Naruto-nama si pemilik iris biru safir tadi-tersentak pelan. Ia melihat dari balik kaca mobil, bangunan Tokyo Hospital yang menjulang di hadapannya.

Ibu dari salah satu teman masa kecilnya mengabarinya kemarin. Jika Naruto berencana pulang ke Tokyo, ada baiknya ia menjenguk Hyuuga Hinata yang sedang dirawat di Tokyo Hospital. Ketika Naruto menanyakan apa sakit yang diderita Hinata, ibu Hinata menjawab kalau putrinya terkena demam tinggi dan harus diopname.

Naruto turun dari mobilnya dan berjalan masuk ke dalam rumah sakit dengan ragu sekaligus gelisah.

"Apa sakitnya parah?"

.

.

.

.

Walau manusia sedang berada dalam masa-masa sulit, mereka sebaiknya tetap menjalani hidup dengan bahagia, setidaknya tetap tegar dan tabah.

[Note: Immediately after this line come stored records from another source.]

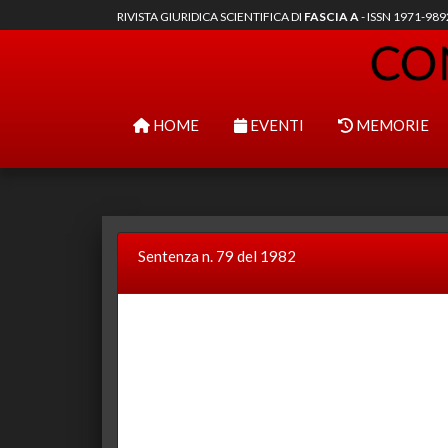
RIVISTA GIURIDICA SCIENTIFICA DI
FASCIA A
- ISSN 1971-98
HOME
EVENTI
MEMORIE
Sentenza n. 79 del 1982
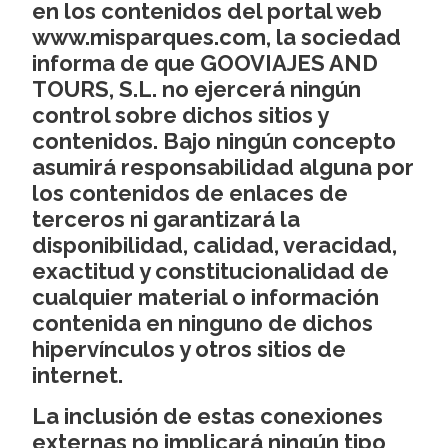
en los contenidos del portal web
www.misparques.com, la sociedad
informa de que GOOVIAJES AND
TOURS, S.L. no ejercerá ningún
control sobre dichos sitios y
contenidos. Bajo ningún concepto
asumirá responsabilidad alguna por
los contenidos de enlaces de
terceros ni garantizará la
disponibilidad, calidad, veracidad,
exactitud y constitucionalidad de
cualquier material o información
contenida en ninguno de dichos
hipervínculos y otros sitios de
internet.
La inclusión de estas conexiones
externas no implicará ningún tipo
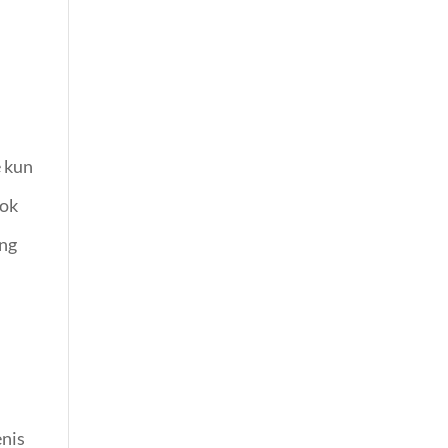
e kun
ook
ing
enis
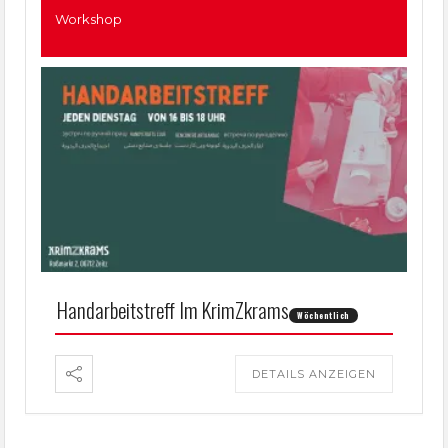
Workshop
Handarbeitstreff Im KrimZkrams
Wöchentlich
DETAILS ANZEIGEN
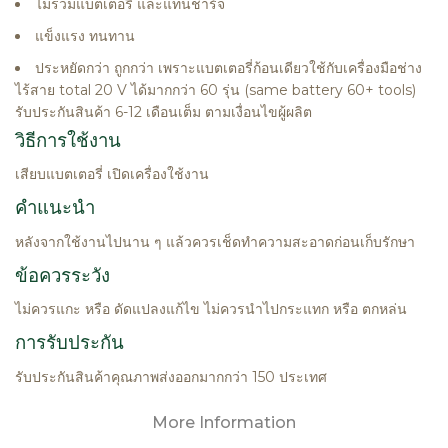
ไม่รวมแบตเตอรี่ และแท่นชาร์จ
แข็งแรง ทนทาน
ประหยัดกว่า ถูกกว่า เพราะแบตเตอรี่ก้อนเดียวใช้กับเครื่องมือช่าง
ไร้สาย total 20 V ได้มากกว่า 60 รุ่น (same battery 60+ tools)
รับประกันสินค้า 6-12 เดือนเต็ม ตามเงื่อนไขผู้ผลิต
วิธีการใช้งาน
เสียบแบตเตอรี่ เปิดเครื่องใช้งาน
คำแนะนำ
หลังจากใช้งานไปนาน ๆ แล้วควรเช็ดทำความสะอาดก่อนเก็บรักษา
ข้อควรระวัง
ไม่ควรแกะ หรือ ดัดแปลงแก้ไข ไม่ควรนำไปกระแทก หรือ ตกหล่น
การรับประกัน
รับประกันสินค้าคุณภาพส่งออกมากกว่า 150 ประเทศ
More Information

Sebab hidup ini hanya sekali dan harus dimanfaatkan sebaik-baiknya. Tidak ada seorang pun yang akan tahu bagaimana takdir seseorang nantinya. Kecuali Dia, tentunya.

Mungkin Hinata termasuk dalam kategori manusia yang sedang berada dalam masa-masa sulit tadi. Dan masa-masa sulit itu memiliki banyak kategori. Ia masuk dalam kategori yang sangat menentukan hidup matinya seseorang, yakni sakit.

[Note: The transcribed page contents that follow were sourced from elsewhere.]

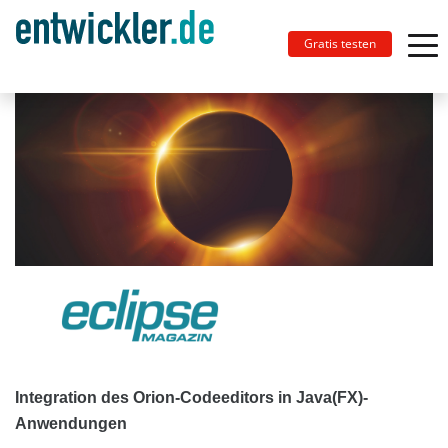
Gratis testen
Integration des Orion-Codeeditors in Java(FX)-
Anwendungen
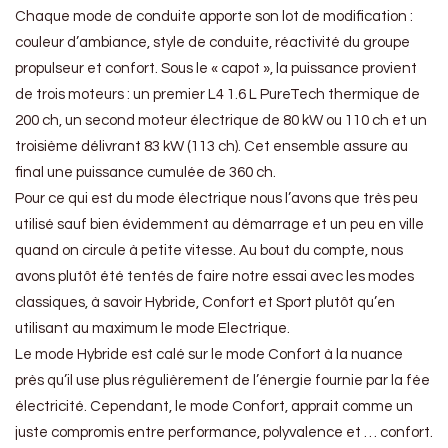
Chaque mode de conduite apporte son lot de modification :
couleur d’ambiance, style de conduite, réactivité du groupe
propulseur et confort. Sous le « capot », la puissance provient
de trois moteurs : un premier L4 1.6 L PureTech thermique de
200 ch, un second moteur électrique de 80 kW ou 110 ch et un
troisième délivrant 83 kW (113 ch). Cet ensemble assure au
final une puissance cumulée de 360 ch.
Pour ce qui est du mode électrique nous l’avons que très peu
utilisé sauf bien évidemment au démarrage et un peu en ville
quand on circule à petite vitesse. Au bout du compte, nous
avons plutôt été tentés de faire notre essai avec les modes
classiques, à savoir Hybride, Confort et Sport plutôt qu’en
utilisant au maximum le mode Electrique.
Le mode Hybride est calé sur le mode Confort à la nuance
près qu’il use plus régulièrement de l’énergie fournie par la fée
électricité. Cependant, le mode Confort, apprait comme un
juste compromis entre performance, polyvalence et … confort.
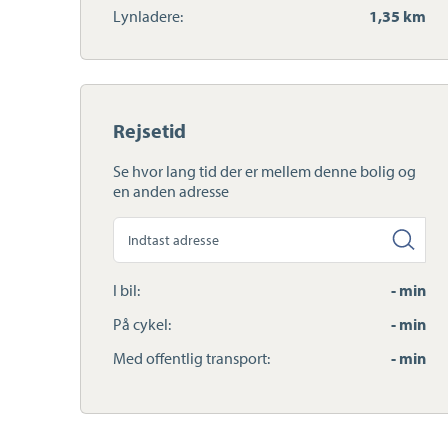
Lynladere:
1,35 km
Rejsetid
Se hvor lang tid der er mellem denne bolig og
en anden adresse
Søg
anden
adresse
I bil:
- min
På cykel:
- min
Med offentlig transport:
- min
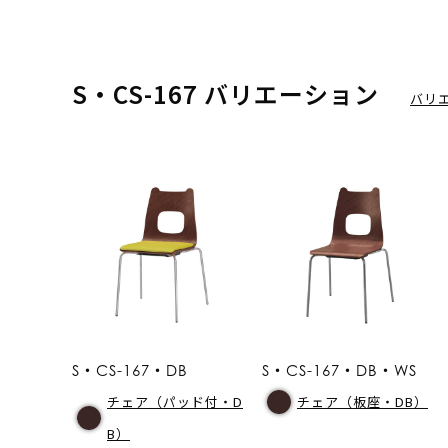
S・CS-167 バリエーション
バリ
S・CS-167・DB
S・CS-167・DB・WS
チェア（パッド付・D
チェア（板座・DB）
B）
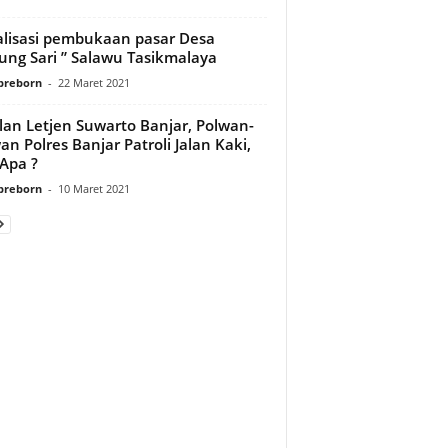
alisasi pembukaan pasar Desa
ung Sari ” Salawu Tasikmalaya
preborn
-
22 Maret 2021
alan Letjen Suwarto Banjar, Polwan-
an Polres Banjar Patroli Jalan Kaki,
Apa ?
preborn
-
10 Maret 2021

Hinata memperhatikan bayangannya dengan seksama di cermin. Wajahnya sudah dibedaki sempurna agar warna kulit pucatnya tertutupi. Berkat bedak itu, lingkaran hitam di bawah matanya juga seakan-akan hilang. Ia juga sudah mengoleskan lip-gloss bening agar bibirnya yang pecah-pecah itu tidak kelihatan. Dengan penampilannya yang seperti itu, dia terlihat cantik. Tidak akan ada yang sadar kalau ia sebenarnya adalah salah satu dari sekian pasien di Tokyo Hospital yang menunggu detik-detik terakhirnya di muka bumi ini.

"Nah, sekarang rambut," ujar Hinata sambil meraih sisir di atas meja dan mulai menyisir rambutnya.

Merasa ada yang janggal, Hinata berhenti menyisir rambutnya dan memandang sisir itu. Kali ini rontoknya banyak sekali. Di lantai juga sudah banyak sekali rambutnya yang lepas. Hinata terpaku sejenak, terlalu kaget.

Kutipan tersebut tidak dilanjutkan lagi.